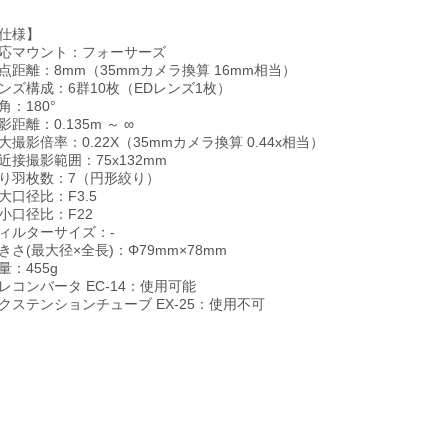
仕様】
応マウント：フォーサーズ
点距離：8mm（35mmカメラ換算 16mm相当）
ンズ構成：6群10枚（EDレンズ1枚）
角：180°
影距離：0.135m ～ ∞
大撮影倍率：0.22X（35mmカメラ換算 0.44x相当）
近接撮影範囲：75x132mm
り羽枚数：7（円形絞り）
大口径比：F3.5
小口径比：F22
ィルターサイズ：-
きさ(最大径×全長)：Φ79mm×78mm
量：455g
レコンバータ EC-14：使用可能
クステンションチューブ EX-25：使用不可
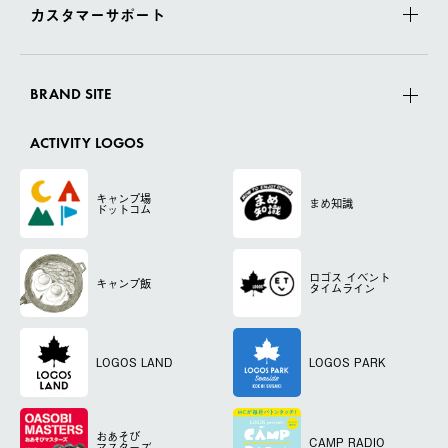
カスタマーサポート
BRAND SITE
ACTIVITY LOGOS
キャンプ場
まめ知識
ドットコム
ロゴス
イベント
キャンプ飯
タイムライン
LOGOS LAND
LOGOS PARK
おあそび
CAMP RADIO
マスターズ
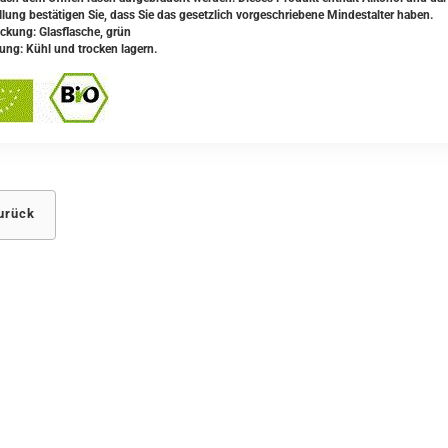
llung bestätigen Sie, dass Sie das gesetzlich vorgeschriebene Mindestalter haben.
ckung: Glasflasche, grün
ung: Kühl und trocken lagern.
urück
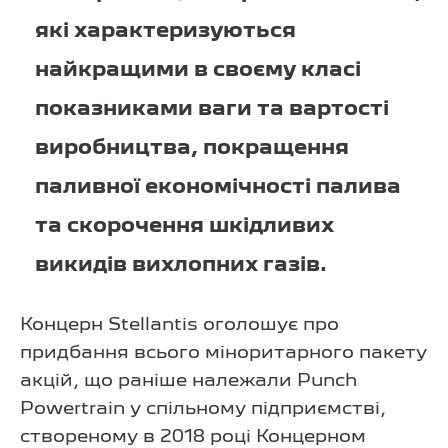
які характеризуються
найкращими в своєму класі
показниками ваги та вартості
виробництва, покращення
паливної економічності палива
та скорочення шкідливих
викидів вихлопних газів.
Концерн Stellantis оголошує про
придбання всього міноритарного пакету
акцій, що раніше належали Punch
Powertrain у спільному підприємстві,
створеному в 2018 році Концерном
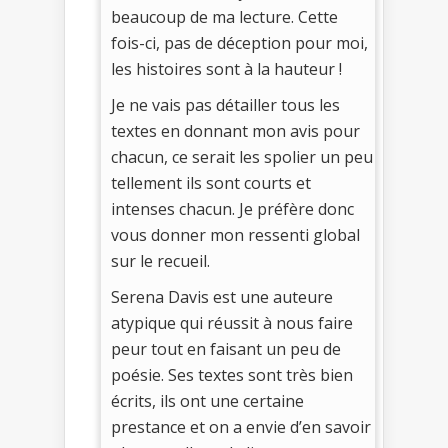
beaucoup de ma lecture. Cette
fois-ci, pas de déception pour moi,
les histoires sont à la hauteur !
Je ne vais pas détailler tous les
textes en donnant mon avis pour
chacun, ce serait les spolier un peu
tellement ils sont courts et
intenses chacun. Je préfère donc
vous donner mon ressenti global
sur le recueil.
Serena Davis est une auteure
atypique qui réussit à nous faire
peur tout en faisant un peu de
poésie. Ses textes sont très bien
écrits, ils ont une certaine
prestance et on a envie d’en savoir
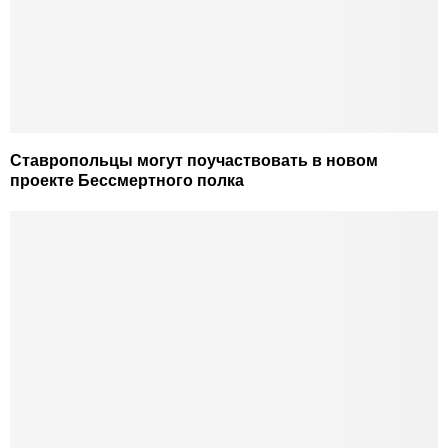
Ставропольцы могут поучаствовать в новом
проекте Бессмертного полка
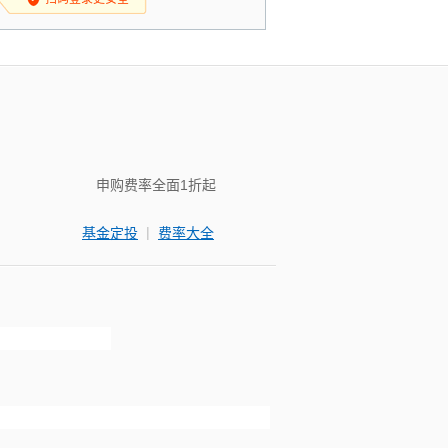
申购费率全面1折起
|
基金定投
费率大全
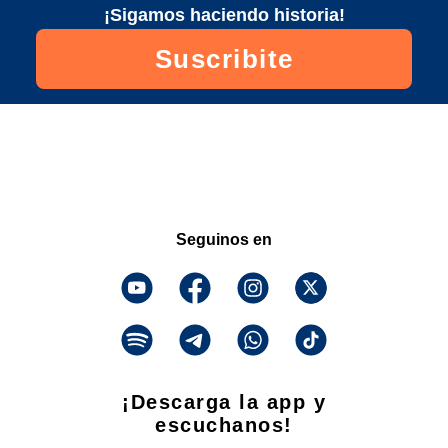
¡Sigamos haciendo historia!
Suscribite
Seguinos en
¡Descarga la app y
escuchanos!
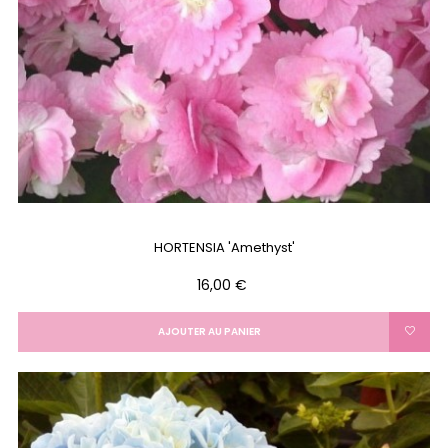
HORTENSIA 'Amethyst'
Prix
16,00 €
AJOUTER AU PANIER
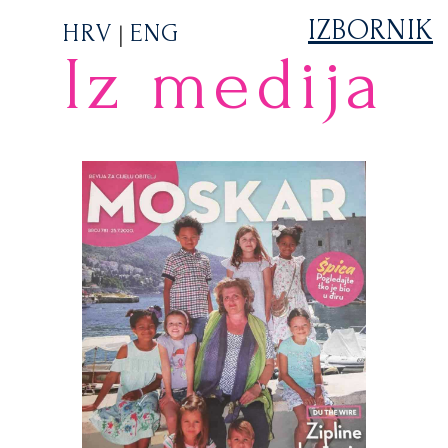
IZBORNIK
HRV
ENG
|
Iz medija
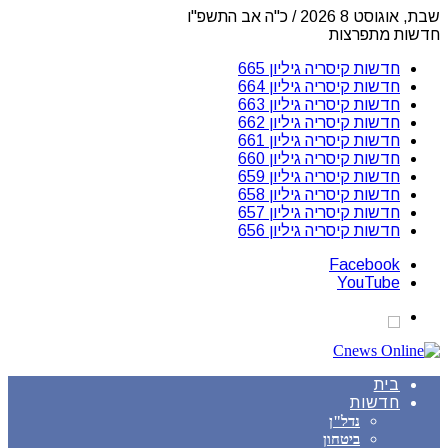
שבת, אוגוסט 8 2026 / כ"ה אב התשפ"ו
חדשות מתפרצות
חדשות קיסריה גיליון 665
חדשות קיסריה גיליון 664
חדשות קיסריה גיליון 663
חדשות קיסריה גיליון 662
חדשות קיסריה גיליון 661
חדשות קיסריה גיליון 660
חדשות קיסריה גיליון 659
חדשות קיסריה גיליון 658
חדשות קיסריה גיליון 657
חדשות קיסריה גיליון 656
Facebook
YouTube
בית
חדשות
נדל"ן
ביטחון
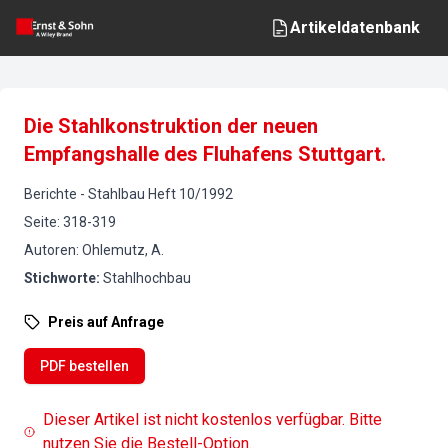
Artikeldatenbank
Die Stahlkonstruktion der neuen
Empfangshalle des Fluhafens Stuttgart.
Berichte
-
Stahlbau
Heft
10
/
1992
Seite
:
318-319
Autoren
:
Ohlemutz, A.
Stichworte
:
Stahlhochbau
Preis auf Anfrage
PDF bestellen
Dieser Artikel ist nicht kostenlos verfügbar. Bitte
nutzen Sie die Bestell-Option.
--
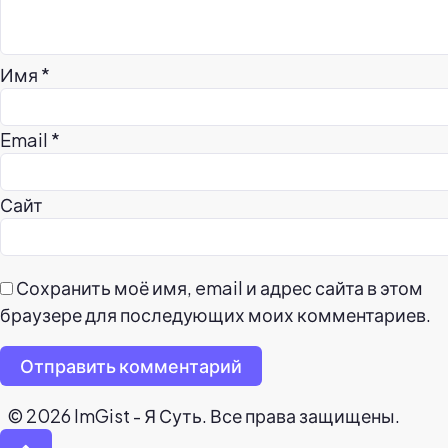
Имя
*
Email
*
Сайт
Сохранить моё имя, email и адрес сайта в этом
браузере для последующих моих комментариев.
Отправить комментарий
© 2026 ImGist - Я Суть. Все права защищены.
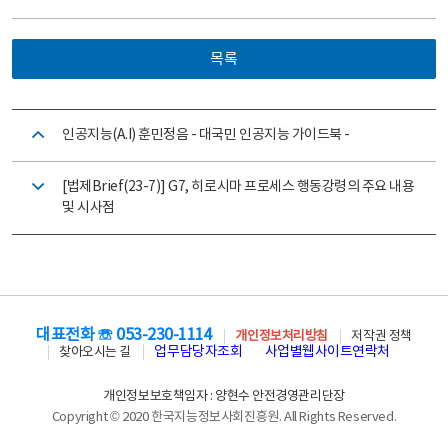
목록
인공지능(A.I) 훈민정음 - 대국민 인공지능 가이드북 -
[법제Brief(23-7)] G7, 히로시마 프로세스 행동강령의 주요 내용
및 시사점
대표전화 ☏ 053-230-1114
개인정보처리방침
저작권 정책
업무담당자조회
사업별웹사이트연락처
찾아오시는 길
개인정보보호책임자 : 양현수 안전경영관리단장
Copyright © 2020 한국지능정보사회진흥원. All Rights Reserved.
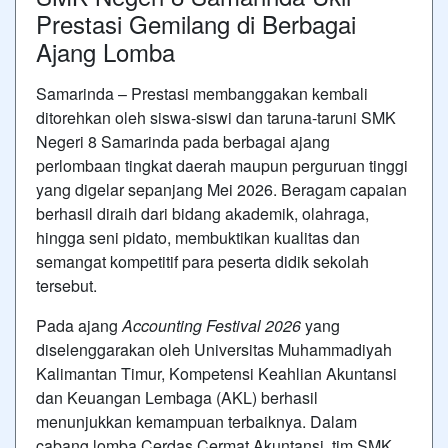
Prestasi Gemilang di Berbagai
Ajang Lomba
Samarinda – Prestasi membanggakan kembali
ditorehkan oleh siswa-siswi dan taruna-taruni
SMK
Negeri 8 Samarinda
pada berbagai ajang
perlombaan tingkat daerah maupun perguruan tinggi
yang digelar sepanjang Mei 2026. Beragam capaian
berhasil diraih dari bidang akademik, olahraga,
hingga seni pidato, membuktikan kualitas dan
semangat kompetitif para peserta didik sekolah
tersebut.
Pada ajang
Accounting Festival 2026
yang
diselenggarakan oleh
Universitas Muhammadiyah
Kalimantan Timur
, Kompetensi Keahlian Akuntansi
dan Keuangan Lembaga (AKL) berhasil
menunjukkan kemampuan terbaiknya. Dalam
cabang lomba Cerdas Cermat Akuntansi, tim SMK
==
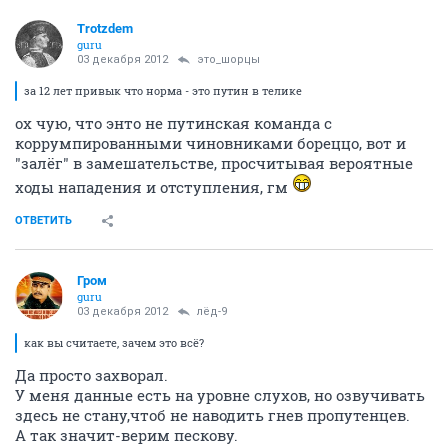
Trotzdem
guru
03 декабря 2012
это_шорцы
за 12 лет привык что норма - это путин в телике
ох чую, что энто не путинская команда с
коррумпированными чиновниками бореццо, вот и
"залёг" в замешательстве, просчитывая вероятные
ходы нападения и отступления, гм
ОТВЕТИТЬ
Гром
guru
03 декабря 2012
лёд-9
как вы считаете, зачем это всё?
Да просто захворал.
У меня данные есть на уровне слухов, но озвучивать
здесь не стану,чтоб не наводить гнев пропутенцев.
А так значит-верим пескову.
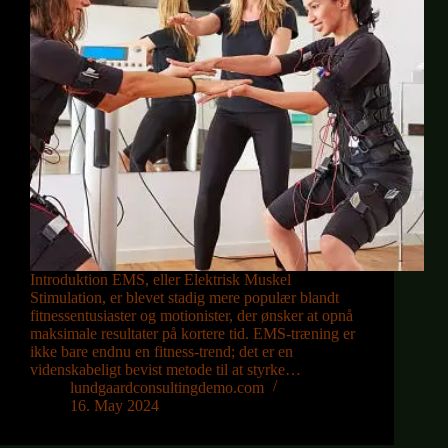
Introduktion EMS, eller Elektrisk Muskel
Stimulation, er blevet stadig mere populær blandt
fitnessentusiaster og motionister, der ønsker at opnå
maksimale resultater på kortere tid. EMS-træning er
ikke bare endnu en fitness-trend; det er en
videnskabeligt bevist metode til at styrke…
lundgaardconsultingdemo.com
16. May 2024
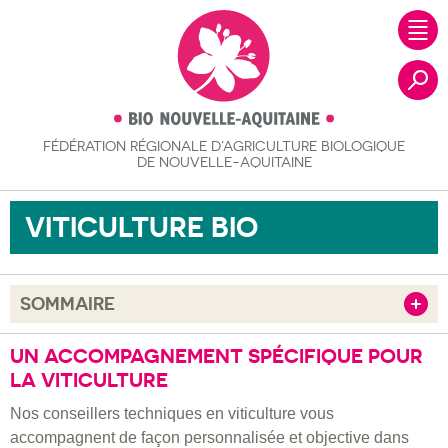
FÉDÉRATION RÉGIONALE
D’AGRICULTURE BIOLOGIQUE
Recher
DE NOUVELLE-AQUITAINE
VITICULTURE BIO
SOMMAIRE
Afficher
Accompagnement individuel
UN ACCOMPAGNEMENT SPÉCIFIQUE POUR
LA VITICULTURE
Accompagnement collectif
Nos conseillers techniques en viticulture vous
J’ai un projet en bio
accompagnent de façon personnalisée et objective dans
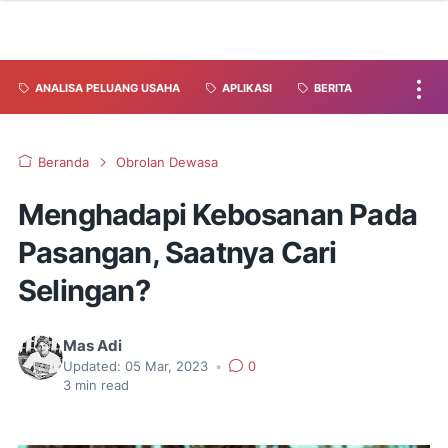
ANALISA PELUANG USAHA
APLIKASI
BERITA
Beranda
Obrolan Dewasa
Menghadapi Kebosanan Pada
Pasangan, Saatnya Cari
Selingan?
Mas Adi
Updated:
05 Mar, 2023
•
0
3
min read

• The task: Scan the records above for the word "חדשות". Copy each line that has it.

• Your response:
חדשות מתפרצות
חדשות קיסריה גיליון 665
חדשות קיסריה גיליון 664
חדשות קיסריה גיליון 663
חדשות קיסריה גיליון 662
חדשות קיסריה גיליון 661
חדשות קיסריה גיליון 660
חדשות קיסריה גיליון 659
חדשות קיסריה גיליון 658
חדשות קיסריה גיליון 657
חדשות קיסריה גיליון 656
חדשות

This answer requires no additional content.